Earlier on Friday, Sigmar Gabriel called for mending relations with Russia and cooperating with the Kremlin in the Syrian conflict, saying that the West can't ask for cooperation while anti-Russia sanctions are in place.
"Gabriel said the West cannot maintain sanctions and ask for cooperation. He is right," Remme stressed.
London is ready to cooperate with Moscow in the fight against the Islamic State (ISIL) jihadist militant organization, UK Prime Minister David Cameron's spokesperson said on Sunday.Finally this...
“We are clear ISIL [IS] poses a threat as much to Russia as it does to Europe and other countries around the world and therefore we should be able to find a way forward to work together,” the spokesperson told journalists.
“The US and (as of Friday) the UK, having spent years demanding Assad’s instant departure, now concede that he might stay on in an 'interim' capacity, Brenton said.
He added, "the US Defense Secretary, after a year of refusing contact with his Russian [counterpart], opened such contact last week in order to “deconflict” the two countries’ actions on the ground. Whatever the obfuscations around tomorrow’s meeting, Syria will be a key part of the agenda. The reality is simple", Brenton explains.
“As Putin says (and on this is to be believed), Russia’s overriding aim is to block the rise of Islamic fundamentalism, which is a direct domestic threat to [Russia] in the Caucasus and elsewhere.”
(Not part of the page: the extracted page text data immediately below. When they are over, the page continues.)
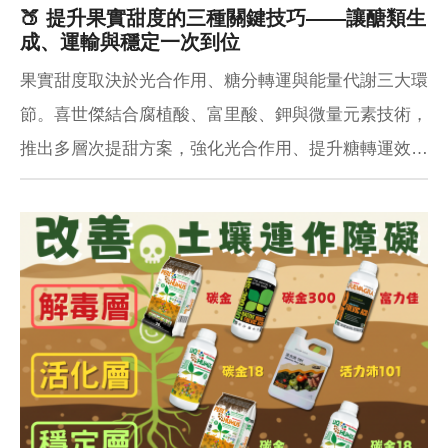
🍑 提升果實甜度的三種關鍵技巧——讓醣類生
成、運輸與穩定一次到位
果實甜度取決於光合作用、糖分轉運與能量代謝三大環
節。喜世傑結合腐植酸、富里酸、鉀與微量元素技術，
推出多層次提甜方案，強化光合作用、提升糖轉運效率
並減少呼吸消耗，讓果實不僅甜度更高，也更有香氣與
儲藏力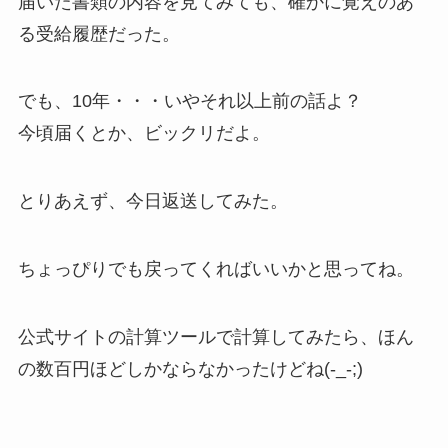
届いた書類の内容を見てみても、確かに覚えのあ
る受給履歴だった。
でも、10年・・・いやそれ以上前の話よ？
今頃届くとか、ビックリだよ。
とりあえず、今日返送してみた。
ちょっぴりでも戻ってくればいいかと思ってね。
公式サイトの計算ツールで計算してみたら、ほん
の数百円ほどしかならなかったけどね(-_-;)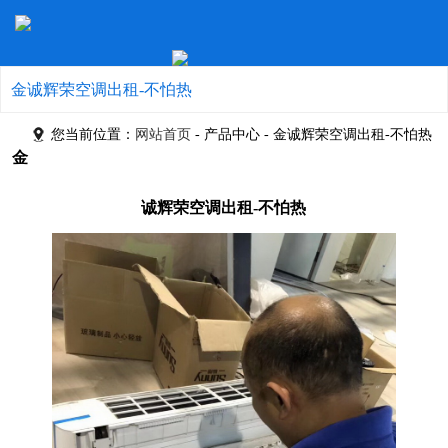
金诚辉荣空调出租-不怕热
您当前位置：
网站首页
- 产品中心 - 金诚辉荣空调出租-不怕热
金
诚辉荣空调出租-不怕热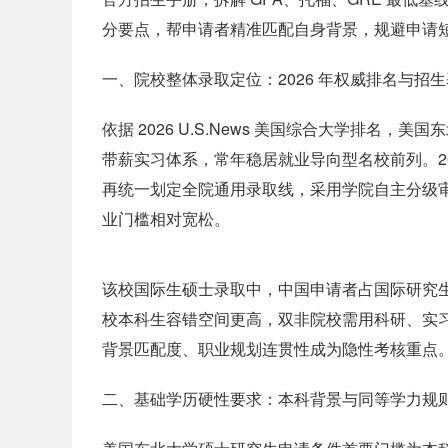
分要点，帮申请者精准匹配自身背景，规避申请
一、院校整体录取定位：2026 年权威排名与招
依据 2026 U.S.News 美国综合大学排名，美
带薪实习体系，常年稳居就业导向型名校前列。2
再统一划定全院通用录取线，采用学院自主分级
业门槛相对宽松。
该校国际生硕士录取中，中国申请者占国际研究生
校本科生容错空间更高，双非院校需用科研、实习
背景匹配度、职业规划连贯性成为隐性考核重点
二、基础学历硬性要求：本科背景与同等学力规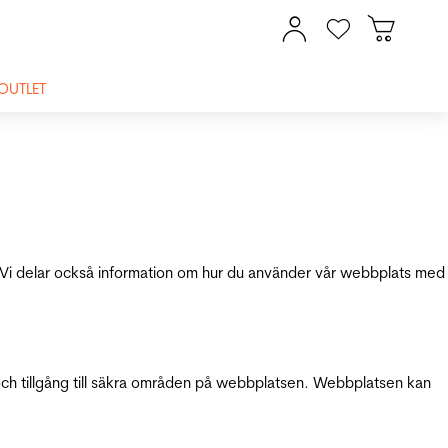
OUTLET
ik. Vi delar också information om hur du använder vår webbplats med
och tillgång till säkra områden på webbplatsen. Webbplatsen kan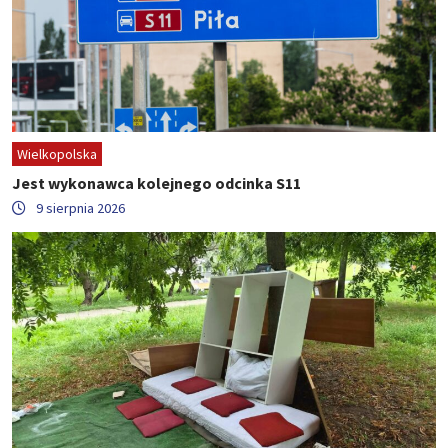
Wielkopolska
Jest wykonawca kolejnego odcinka S11
9 sierpnia 2026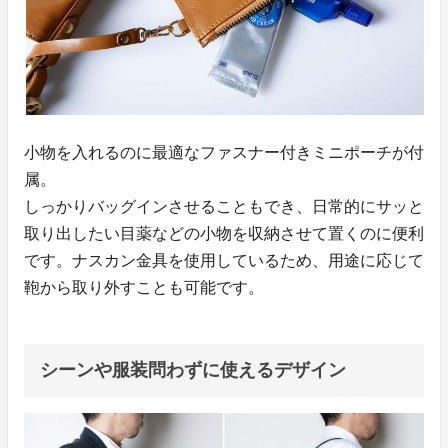
小物を入れるのに最適なファスナー付きミニポーチが付
属。
しっかりバッグインさせることもでき、日常的にサッと
取り出したい目薬などの小物を収納させて置くのに便利
です。ナスカン金具を使用しているため、用途に応じて
鞄から取り外すことも可能です。
シーンや服装問わずに使えるデザイン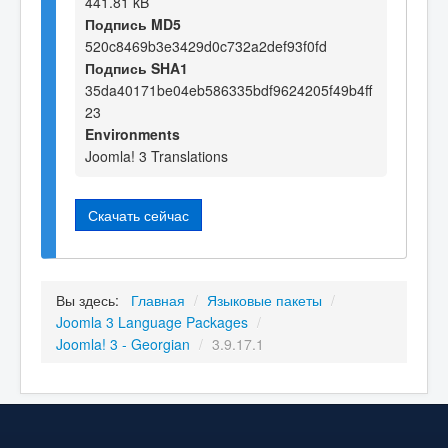
441.81 kB
Подпись MD5
520c8469b3e3429d0c732a2def93f0fd
Подпись SHA1
35da40171be04eb586335bdf9624205f49b4ff
23
Environments
Joomla! 3 Translations
Скачать сейчас
Вы здесь:
Главная
/
Языковые пакеты
/
Joomla 3 Language Packages
/
Joomla! 3 - Georgian
/
3.9.17.1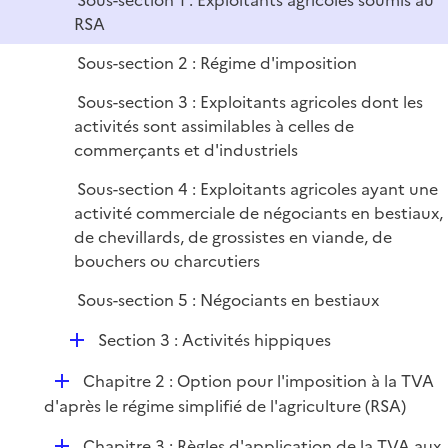
Sous-section 1 : Exploitants agricoles soumis au
i
RSA
e
r
Sous-section 2 : Régime d'imposition
Sous-section 3 : Exploitants agricoles dont les
activités sont assimilables à celles de
commerçants et d'industriels
Sous-section 4 : Exploitants agricoles ayant une
activité commerciale de négociants en bestiaux,
de chevillards, de grossistes en viande, de
bouchers ou charcutiers
Sous-section 5 : Négociants en bestiaux
D
Section 3 : Activités hippiques
é
D
Chapitre 2 : Option pour l'imposition à la TVA
p
é
d'après le régime simplifié de l'agriculture (RSA)
l
p
i
D
Chapitre 3 : Règles d'application de la TVA aux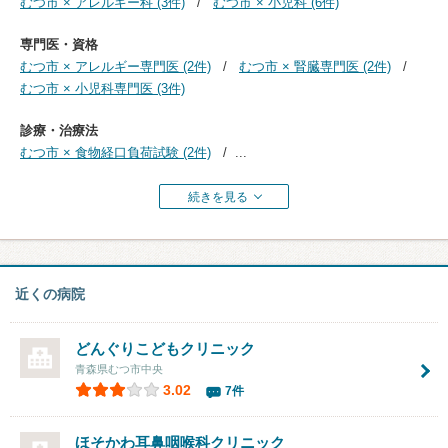
むつ市 × アレルギー科 (3件)
むつ市 × 小児科 (6件)
専門医・資格
むつ市 × アレルギー専門医 (2件)
むつ市 × 腎臓専門医 (2件)
むつ市 × 小児科専門医 (3件)
診療・治療法
むつ市 × 食物経口負荷試験 (2件)
...
続きを見る
近くの病院
どんぐりこどもクリニック
青森県むつ市中央
3.02
7件
ほそかわ耳鼻咽喉科クリニック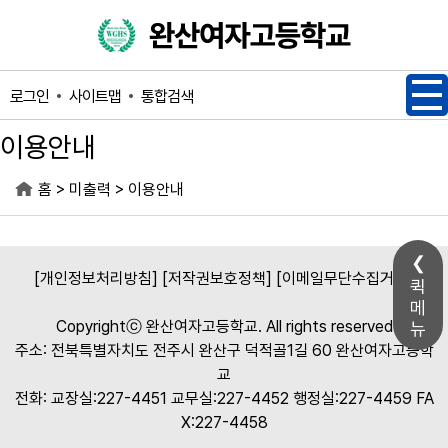
메인메뉴 바로가기
본문내용 바로가기
사이트맵
통합검색
로그인
이용안내
>
>
홈
미출력
이용안내
[개인정보처리방침]
[저작권보호정책]
[이메일무단수집거부]
퀵
메
Copyrightⓒ 완산여자고등학교. All rights reserved
뉴
주소: 전북특별자치도 전주시 완산구 덕적골1길 60 완산여자고등학
교
전화: 교장실:227-4451 교무실:227-4452 행정실:227-4459 FA
X:227-4458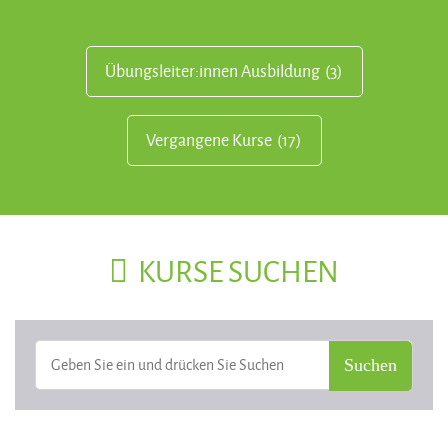
Übungsleiter:innen Ausbildung
(3)
Vergangene Kurse
(17)
KURSE SUCHEN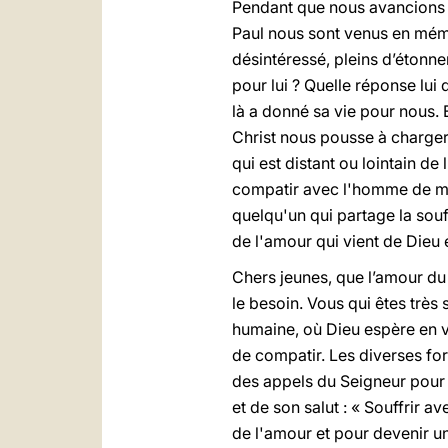
Pendant que nous avancions a
Paul nous sont venus en mémoir
désintéressé, pleins d’étonn
pour lui ? Quelle réponse lui
là a donné sa vie pour nous. 
Christ nous pousse à charger
qui est distant ou lointain de 
compatir avec l'homme de mani
quelqu'un qui partage la souf
de l'amour qui vient de Dieu et
Chers jeunes, que l’amour du
le besoin. Vous qui êtes très 
humaine, où Dieu espère en v
de compatir. Les diverses for
des appels du Seigneur pour é
et de son salut : « Souffrir av
de l'amour et pour devenir u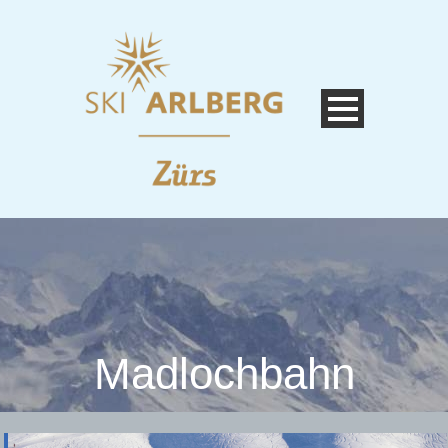
Madlochbahn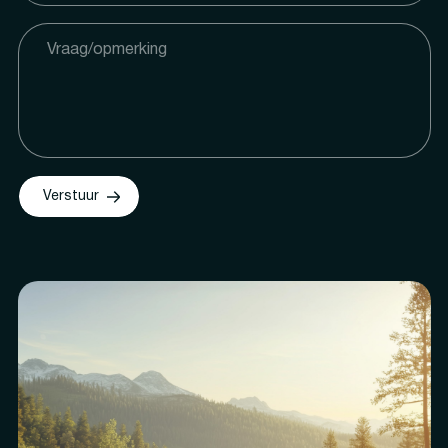
Verstuur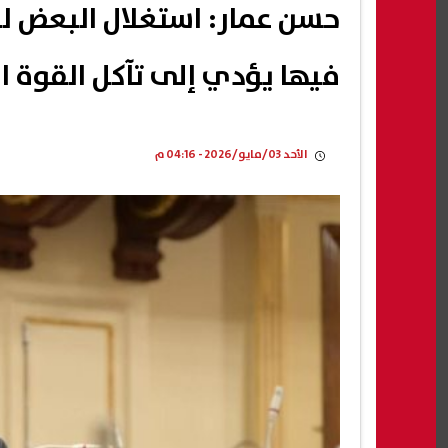
حسن عمار: استغلال البعض للت
فيها يؤدي إلى تآكل القوة ا
الأحد 03/مايو/2026 - 04:16 م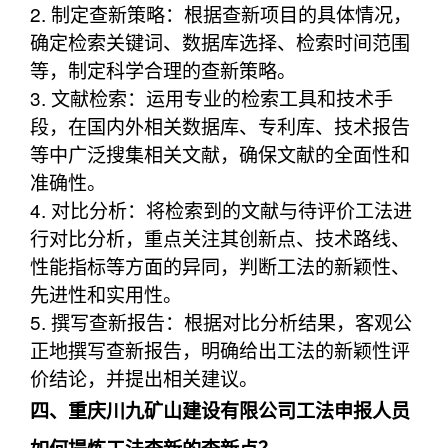
2. 制定查新策略：根据查新项目的具体情况，
确定检索关键词、数据库选择、检索时间范围
等，制定科学合理的查新策略。
3. 文献检索：运用专业的检索工具和技术手
段，在国内外相关数据库、专利库、技术报告
等中广泛搜集相关文献，确保文献的全面性和
准确性。
4. 对比分析：将检索到的文献与待评价工法进
行对比分析，重点关注其创新点、技术路线、
性能指标等方面的异同，判断工法的新颖性、
先进性和实用性。
5. 撰写查新报告：根据对比分析结果，客观公
正地撰写查新报告，明确给出工法的新颖性评
价结论，并提出相关建议。
四、重庆川九矿山建设有限公司工法申报人员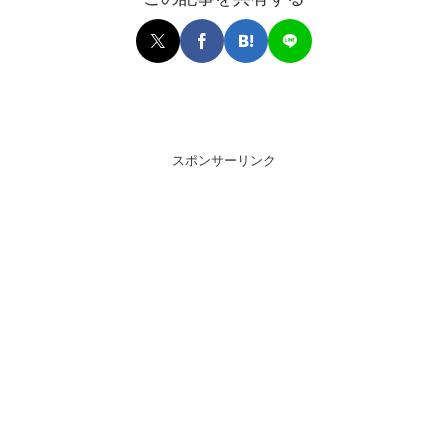
スポンサーリンク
“They have seen the West bungle this, notably by the chaos left behind in Iraq and Libya. The West’s support for a moderate opposition in Syria is a delusion (didn’t the responsible US general tell Congress a few days ago that that opposition had “four or five” US-trained soldiers in the field?).”The only choice in Syria, he says, is between “the nasty (Assad) and the nasty and dangerous (Islamic State).”
The Russian president is bolstering the faltering Assad to prevent IS inheriting Syria. And the West, which is as threatened by IS as Russia, should join him.
The State Dept has lost Europe on the Assad issue. Russia has carried the day.